Assignment clear, Reed lined out 2022 NLWCS nemesis Trent Grisham to Brandon Nimmo in left for the first out. Then he teased something of a bouncer out of former batting champion LeMahieu. Oh, it was something, all right. DJ, himself an almost-37-year-old second baseman who’s made himself useful at other postings around the diamond, earned a crown in each league when he was quite a bit younger. Jeff the Queens Army Knife earned his own Champion of Batting title in the senior circuit three years ago. Maybe these two understand one another intrinsically. Maybe it’s why LeMahieu directed his full-count bouncer in the vicinity of McNeil. Maybe it’s why McNeil recognized the bouncer as anything but simple.

The ball, didn’t take its one solitary bounce until it was on the edge of the right field grass. Shifts having been outlawed, Jeff was stationed on the infield dirt, where a second baseman is supposed to be. Unfortunately, the ball was headed well to his left. Fortunately, Jeff recognized its trajectory as it remained in the air. A diagonal dive toward right and an informed lunge smothered the would-be liner after its blessedly brief bounce. Then Jeff was the one doing the bouncing, to his feet, as he grabbed the ball from his glove and fired it to Alonso to cut down LeMahieu.

Two out. If Garrett gets the next batter, Hammerin’ Yank Aaron’s last swing of the day is in the on-deck circle. On Reed’s 29th pitch, Dominguez grounded out simply to McNeil to make it so. The game was over. Mets 6 Yankees 5, see Judge tomorrow.

The old gray Squirrel, he is what he used to be.

See McNeil and appreciate a lifelong Met. We expended so much anxiety on Alonso’s decision to stay a Met last winter (and might resume contemplation of his destination again this winter, opt-out pending), that it probably didn’t cross our minds that Jeff McNeil was going on his eighth season as one of us, one of ours. He signed an extension a few years ago. Our 2B-CF of the moment is under contract through 2026, with a club option for 2027. He’ll have ten seasons as a Met by then should nothing derail his presence among us. He encounters approximately one significant ding per year, so his statlines tend to get interrupted by trips to places he assumed he outgrew by his mid-twenties. Fans in St. Lucie, Brooklyn, Binghamton, and Syracuse have all grabbed glimpses of the rehabbing Squirrel. He received a special dispensation to get up to speed in the Arizona Fall League last October because he had been hurt prior to the playoffs, and the Mets wanted him back for the NLCS. He drove in a few runs against L.A., but wasn’t really himself.

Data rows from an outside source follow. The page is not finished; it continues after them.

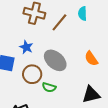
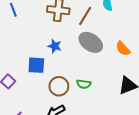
gray ellipse: (55, 60) -> (91, 42), moved
brown circle: (32, 74) -> (59, 86), moved

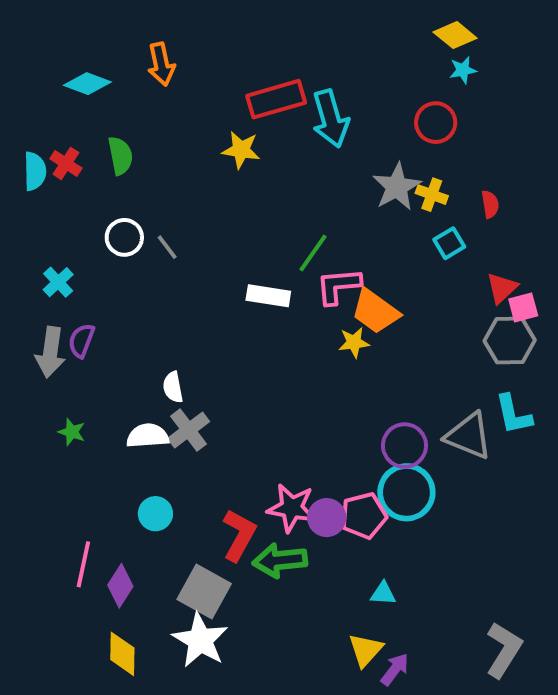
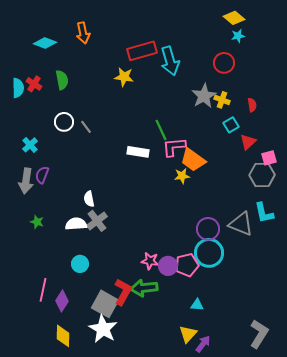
green line: (313, 253) -> (161, 130), turned -60
red triangle: (502, 288) -> (248, 142), moved
pink star: (292, 508) -> (150, 261), size x0.7
red L-shape: (239, 535) -> (123, 292), moved

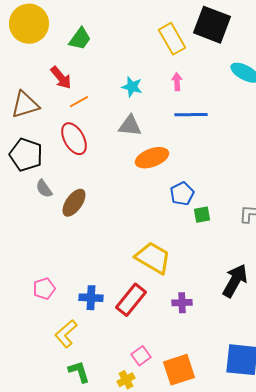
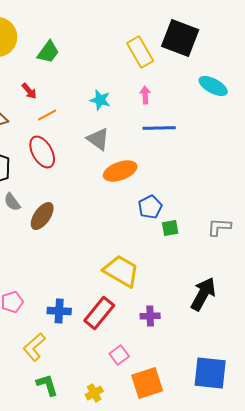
red arrow: (61, 78) -> (29, 91), size x0.7
gray triangle: (130, 126) -> (98, 139), turned 30
pink square: (141, 356) -> (119, 355), moved

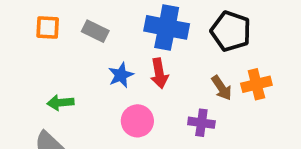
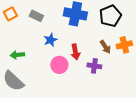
orange square: (48, 27) -> (10, 14), turned -32
black pentagon: (231, 31) -> (110, 16), turned 30
red arrow: (159, 73) -> (75, 52), moved

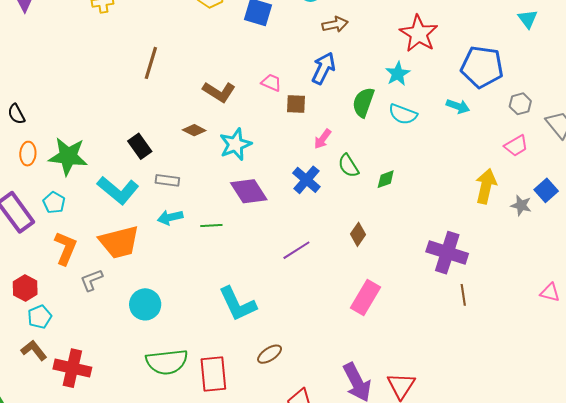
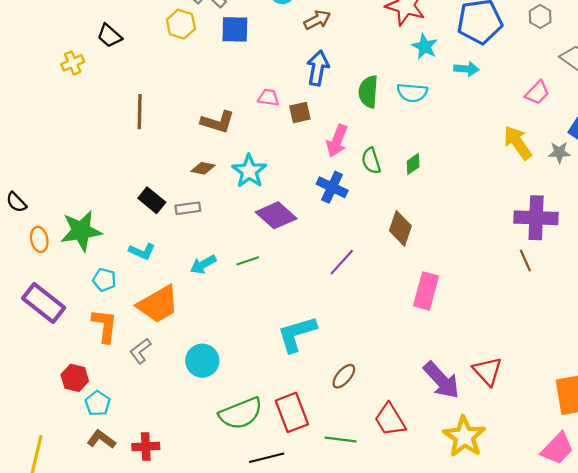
cyan star: (398, 74) -> (425, 46), moved
gray hexagon: (520, 104) -> (540, 17), moved
pink arrow: (323, 139) -> (337, 141), size x1.4
green semicircle: (348, 166) -> (371, 161), turned 30
gray rectangle: (167, 180) -> (188, 208), moved
yellow arrow: (486, 186) -> (518, 143), turned -32
cyan L-shape: (118, 190) -> (142, 251), size x0.6
cyan pentagon: (54, 203) -> (104, 280), moved
brown diamond: (358, 234) -> (400, 228), size x1.4
purple cross: (447, 253) -> (536, 218), moved
cyan L-shape: (238, 304) -> (297, 334), turned 114
red cross: (72, 368) -> (146, 447), size x0.7

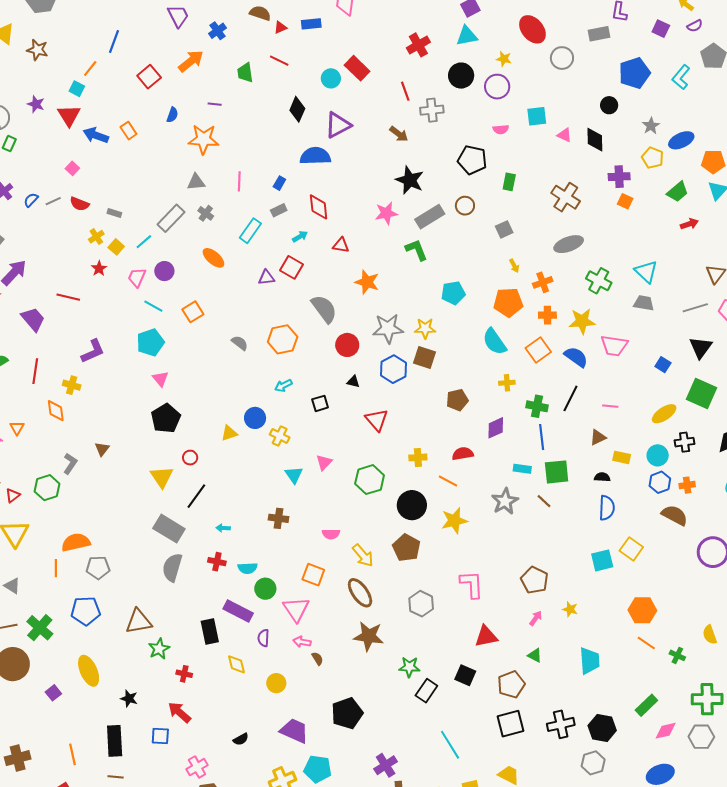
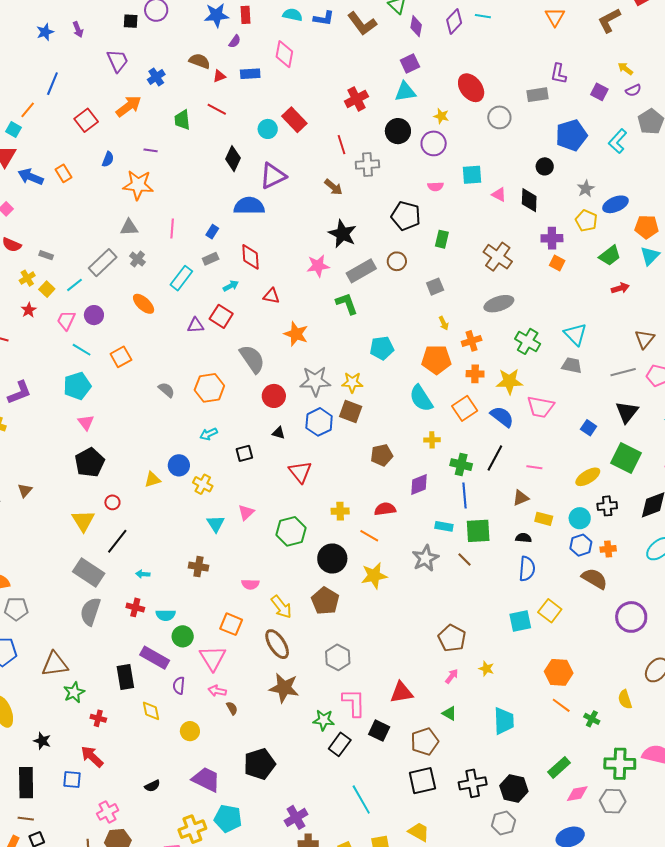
pink L-shape: (472, 584) -> (354, 703), moved

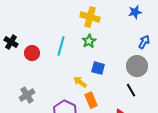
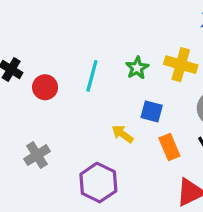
yellow cross: (90, 17) -> (181, 65), moved
orange rectangle: (91, 100) -> (169, 147), moved

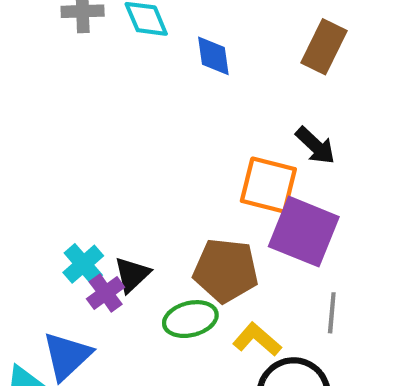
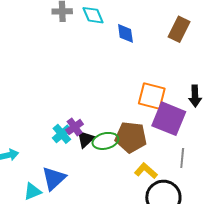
black arrow: (315, 146) -> (195, 96), moved, turned 45
purple cross: (106, 293) -> (75, 127), moved
green ellipse: (190, 319) -> (105, 141), moved

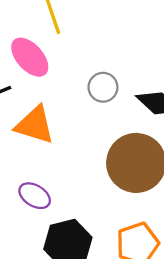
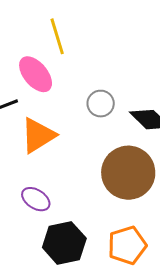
orange triangle: (35, 125) -> (38, 135), turned -51

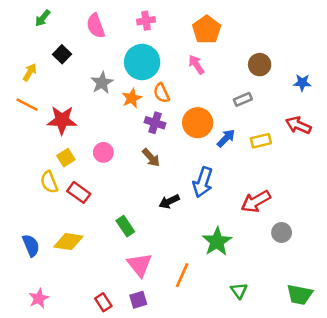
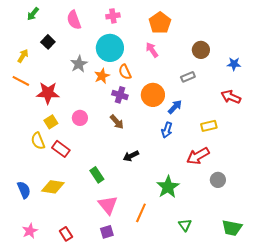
yellow rectangle: (261, 141) -> (209, 126), moved
blue arrow: (203, 182) -> (167, 130), moved, size x0.7
red rectangle: (103, 302) -> (66, 234), moved

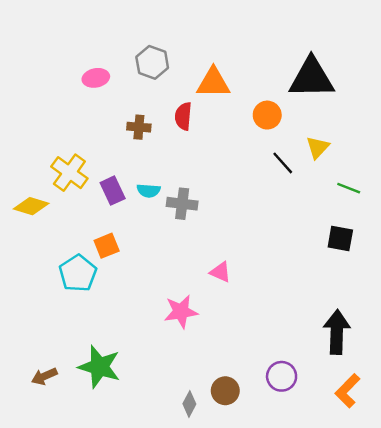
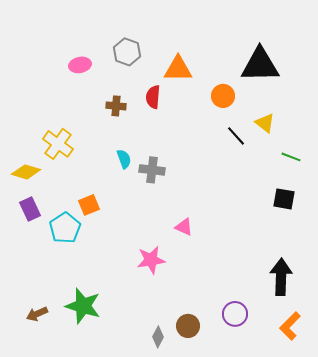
yellow triangle: (318, 147) -> (265, 123), turned -35
purple rectangle: (113, 191) -> (30, 209), moved
cyan semicircle: (149, 191) -> (124, 159), turned -114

Jeff McNeil was himself and then some on Friday. Jeff McNeil hit the lead-taking homer, made the lead-preserving play, and earned himself a piece of above-the-marquee Subway Series history. You know The Dave Mlicki Game. You know The Matt Franco Game. You know The Mister Koo Game. You’ve just met The Jeff McNeil Game. It’s not like you haven’t met Jeff McNeil before, but it’s always nice to remind ourselves who he can be.

6 comments to McNeil Above the Marquee

  • LeClerc

    Soto and Brazoban and Garrett indeed.

    But this game belongs to McNeil.

  • Seth

    From experience I can tell you that babies don’t stay babies for very long. The Baby Mets were like 2 years ago, so it’s time for them to grow up and stop getting lost on their way to the “land of the viable.”

  • Fred

    As taut and beautifully-written as the game itself.

  • Left Coast Jerry

    I will never forget the look of pure joy on McNeil’s face when he hit the home run. It was the same as what you would see on an 8 year old when he hits his first home run in little league. Don’t ever change, Jeff.

  • open the gates

    I sometimes think of Jeff McNeil as the Justin Turner who didn’t get away. Minus the beard.